São 7 horas da manhã e estou na escola. A sirene toca anunciando o início da aula. Percebo a movimentação frenética dos alunos nos corredores. Eles sabem que é hora de entrar pra sala, mas relutam. Esperam os professores se aproximarem e dizerem: “Vamos entrar?” e só então se despedem dos colegas que também estão vendo seus professores os aguardando na porta da sala vizinha.
Resguardadas as exceções, entram na sala, sentam-se despojados, esperam pela chamada dos professores e respondem distraídos, uma vez que estão muito ocupados com a conversa paralela. Só então, abrem preguiçosamente as mochilas para retirar o caderno e a caneta (sim, porque mesmo que tenham um mundo de materiais, é o que retiram da mochila) e começam a registrar os conteúdos. Acaba o primeiro horário, o segundo, o terceiro. Finalmente, recreio. Novo sinal. Todos pra sala. Quarto horário, quinto horário e a sirene volta a tocar para anunciar o final de mais uma manhã de estudos.

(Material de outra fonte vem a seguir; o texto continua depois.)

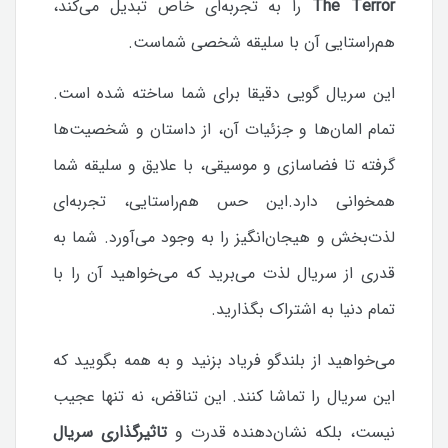
The Terror
را به تجربه‌ای خاص تبدیل می‌کند،
هم‌راستایی آن با سلیقه شخصی شماست.
این سریال گویی دقیقا برای شما ساخته شده است.
تمام المان‌ها و جزئیات آن، از داستان و شخصیت‌ها
گرفته تا فضاسازی و موسیقی، با علایق و سلیقه شما
همخوانی دارد.
این حس هم‌راستایی، تجربه‌ای
لذت‌بخش و هیجان‌انگیز را به وجود می‌آورد. شما به
قدری از سریال لذت می‌برید که می‌خواهید آن را با
تمام دنیا به اشتراک بگذارید.
می‌خواهید از بلندگو فریاد بزنید و به همه بگویید که
این سریال را تماشا کنند.
این تناقض، نه تنها عجیب
نیست، بلکه نشان‌دهنده قدرت و
تاثیرگذاری سریال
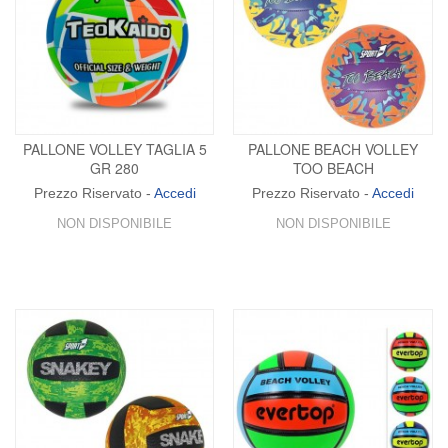
PALLONE VOLLEY TAGLIA 5
PALLONE BEACH VOLLEY
GR 280
TOO BEACH
Prezzo Riservato -
Accedi
Prezzo Riservato -
Accedi
NON DISPONIBILE
NON DISPONIBILE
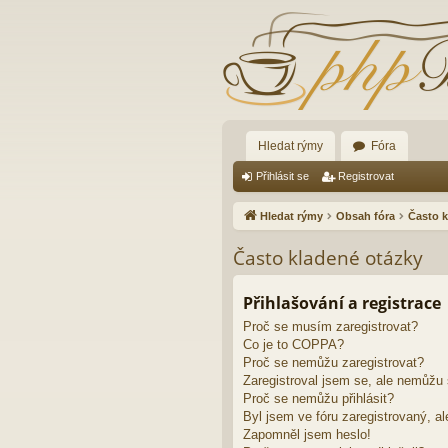
Hledat rýmy
Fóra
Přihlásit se
Registrovat
Hledat rýmy
Obsah fóra
Často k
Často kladené otázky
Přihlašování a registrace
Proč se musím zaregistrovat?
Co je to COPPA?
Proč se nemůžu zaregistrovat?
Zaregistroval jsem se, ale nemůžu s
Proč se nemůžu přihlásit?
Byl jsem ve fóru zaregistrovaný, al
Zapomněl jsem heslo!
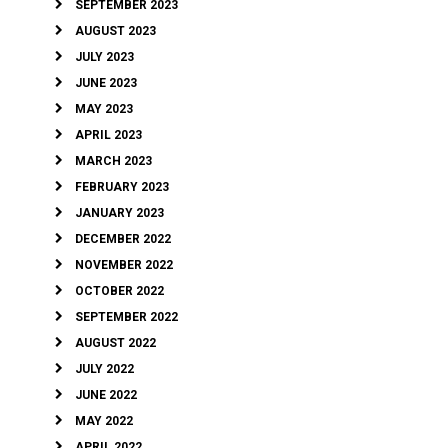
SEPTEMBER 2023
AUGUST 2023
JULY 2023
JUNE 2023
MAY 2023
APRIL 2023
MARCH 2023
FEBRUARY 2023
JANUARY 2023
DECEMBER 2022
NOVEMBER 2022
OCTOBER 2022
SEPTEMBER 2022
AUGUST 2022
JULY 2022
JUNE 2022
MAY 2022
APRIL 2022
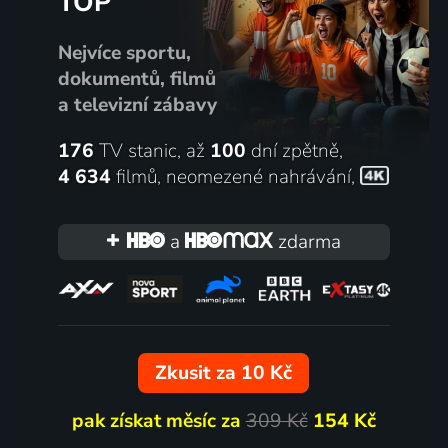
TOP
Nejvíce sportu,
dokumentů, filmů
a televizní zábavy
176
TV stanic, až
100
dní zpětně,
4 634
filmů
,
neomezené nahrávání
,
a
zdarma
Zkusit za 10 Kč
pak získat měsíc za
309 Kč
154 Kč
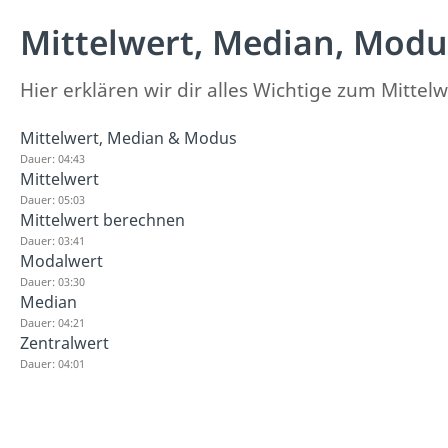
Mittelwert, Median, Modu
Hier erklären wir dir alles Wichtige zum Mitte
Mittelwert, Median & Modus
Dauer: 04:43
Mittelwert
Dauer: 05:03
Mittelwert berechnen
Dauer: 03:41
Modalwert
Dauer: 03:30
Median
Dauer: 04:21
Zentralwert
Dauer: 04:01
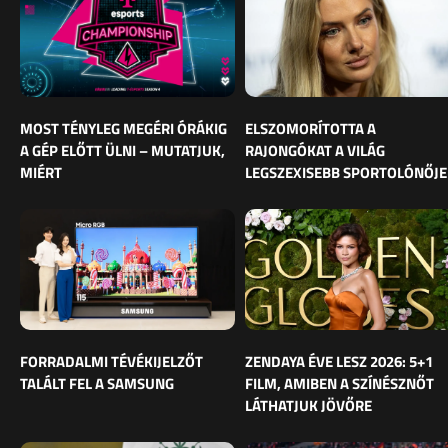
MOST TÉNYLEG MEGÉRI ÓRÁKIG
ELSZOMORÍTOTTA A
A GÉP ELŐTT ÜLNI – MUTATJUK,
RAJONGÓKAT A VILÁG
MIÉRT
LEGSZEXISEBB SPORTOLÓNŐJE
FORRADALMI TÉVÉKIJELZŐT
ZENDAYA ÉVE LESZ 2026: 5+1
TALÁLT FEL A SAMSUNG
FILM, AMIBEN A SZÍNÉSZNŐT
LÁTHATJUK JÖVŐRE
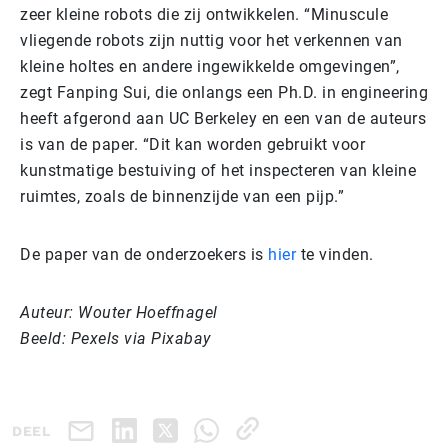
zeer kleine robots die zij ontwikkelen. “Minuscule
vliegende robots zijn nuttig voor het verkennen van
kleine holtes en andere ingewikkelde omgevingen”,
zegt Fanping Sui, die onlangs een Ph.D. in engineering
heeft afgerond aan UC Berkeley en een van de auteurs
is van de paper. “Dit kan worden gebruikt voor
kunstmatige bestuiving of het inspecteren van kleine
ruimtes, zoals de binnenzijde van een pijp.”
De paper van de onderzoekers is
hier
te vinden.
Auteur: Wouter Hoeffnagel
Beeld: Pexels via Pixabay
DEEL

Este é um retrato do cotidiano escolar. Os alunos nem percebem, mas nestes momentos, muito se aprende: a convivência com cada professor, as discussões inflamadas, a luta contra o sono para não cochilar em sala, sempre há um aprendizado contínuo.
Então, a pandemia. COVID-19.
Escolas fechadas, isolamento social, álcool gel, máscaras, notícias, fake news, índices, gráficos de mortos…

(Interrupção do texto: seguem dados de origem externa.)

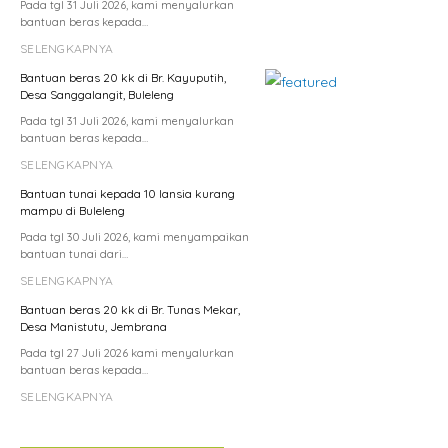
Pada tgl 31 Juli 2026, kami menyalurkan
bantuan beras kepada…
SELENGKAPNYA
Bantuan beras 20 kk di Br. Kayuputih,
Desa Sanggalangit, Buleleng
Pada tgl 31 Juli 2026, kami menyalurkan
bantuan beras kepada…
SELENGKAPNYA
Bantuan tunai kepada 10 lansia kurang
mampu di Buleleng
Pada tgl 30 Juli 2026, kami menyampaikan
bantuan tunai dari…
SELENGKAPNYA
Bantuan beras 20 kk di Br. Tunas Mekar,
Desa Manistutu, Jembrana
Pada tgl 27 Juli 2026 kami menyalurkan
bantuan beras kepada…
SELENGKAPNYA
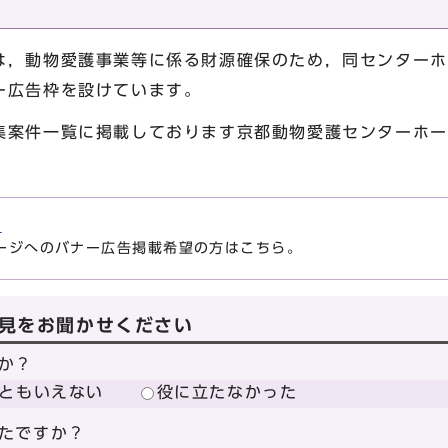
，動物愛護事業等に係る財源確保のため，同センターホ
ー広告枠を設けています。
案件一覧に掲載しております京都動物愛護センターホー
覧
ージへのバナー広告掲載希望の方はこちら。
見をお聞かせください
か？
ともいえない
役に立たなかった
たですか？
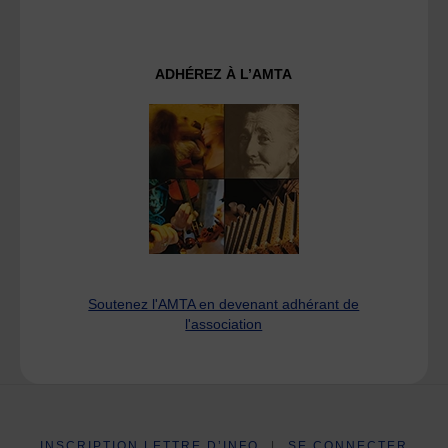
ADHÉREZ À L’AMTA
Soutenez l'AMTA en devenant adhérant de
l'association
INSCRIPTION LETTRE D’INFO
|
SE CONNECTER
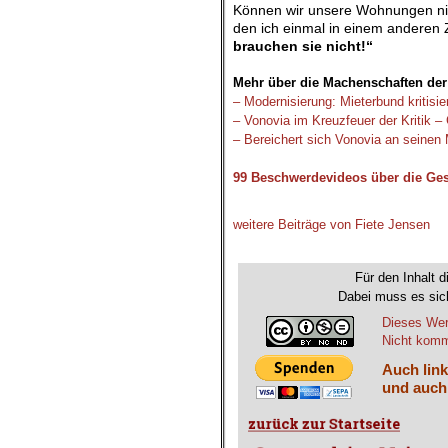
Können wir unsere Wohnungen nicht
den ich einmal in einem andere
brauchen sie nicht!“
.
Mehr über die Machenschaften der
– Modernisierung: Mieterbund kritisi
– Vonovia im Kreuzfeuer der Kritik 
– Bereichert sich Vonovia an seinen 
.
99 Beschwerdevideos über die Ge
.
weitere Beiträge von Fiete Jensen
.
Für den Inhalt d
Dabei muss es sich
Dieses Wer
Nicht komme
Auch link
und auch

Na previsão inicial seriam quinze dias de isolamento, mas o tempo foi passando…
Surgiram leis e decretos, modificando e criando regras para um estudo remoto que mantivesse o aluno conectado à escola. Pet deixou de ser sinônimo de animal de estimação para ser Plano de Estudo Tutorado. A escola tornou-se virtual e as famílias entraram em cena.

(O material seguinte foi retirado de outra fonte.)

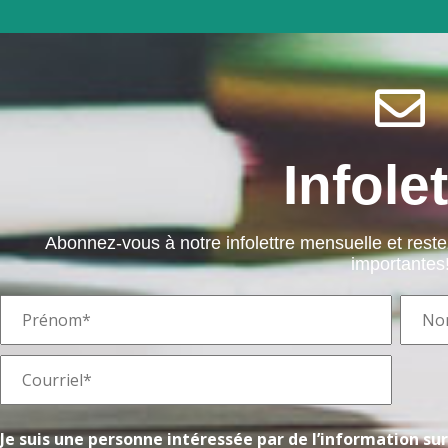
Infolet
Abonnez-vous à notre infolettre mensuelle et rest
importantes
Je suis une personne intéressée par de l’information sur 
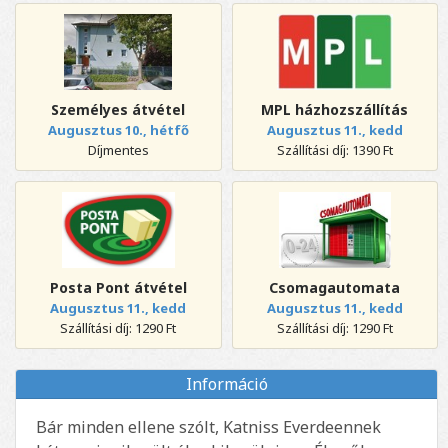
Személyes átvétel
MPL házhozszállítás
Augusztus 10., hétfő
Augusztus 11., kedd
Díjmentes
Szállítási díj: 1390 Ft
Posta Pont átvétel
Csomagautomata
Augusztus 11., kedd
Augusztus 11., kedd
Szállítási díj: 1290 Ft
Szállítási díj: 1290 Ft
Információ
Bár minden ellene szólt, Katniss Everdeennek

No começo, os pais sentiram a dificuldade em disponibilizar o celular – utilizado como instrumento de trabalho ou meio de comunicação social – para que os filhos assistissem às aulas, fotografassem atividades, enviassem e-mails com perguntas e dúvidas. As dificuldades foram aumentando: saber o nome do professor do filho, em que sala ele estuda, quais as matérias do currículo e quantas aulas há na semana. E o horário da aula? “Envio a atividade para o professor às vinte horas porque é quando chego do trabalho, mas ele não me responde.” “Meu filho não fez a atividade porque disse que não estudou esta matéria.” “Ela não consegue dormir á noite e acaba tendo muito sono durante o dia. Confesso: eu tenho pena e deixo que durma. Acho que é ansiedade. Por isso, não está fazendo as atividades.” “Liguei para saber se meu filho entregou as atividades porque ele diz que fez e eu não sei olhar.”
Este novo cotidiano nos revela o quão distantes muitos pais se encontram de seus filhos. O artigo 227 da Constituição Federal de 1988 impõe primeiramente à família o dever de assegurar à criança, ao adolescente e ao jovem, com absoluta prioridade, o direito à vida, à saúde, à alimentação, à educação, ao lazer, à profissionalização, à cultura, à dignidade, ao respeito, à liberdade e à convivência familiar e comunitária. Posteriormente, este dever é direcionado à sociedade e ao Estado.
Também o Estatuto da Criança e do Adolescente de 1990, reforça no artigo 22 que “Aos pais incumbe o dever de sustento, guarda e educação dos filhos menores, cabendo-lhes ainda, no interesse destes, a obrigação de cumprir e fazer cumprir as determinações judiciais.”
A quarentena evidenciou a necessidade de reflexões. De qual patologia devemos cuidar? Que organismo está mais doente? O familiar ou o físico?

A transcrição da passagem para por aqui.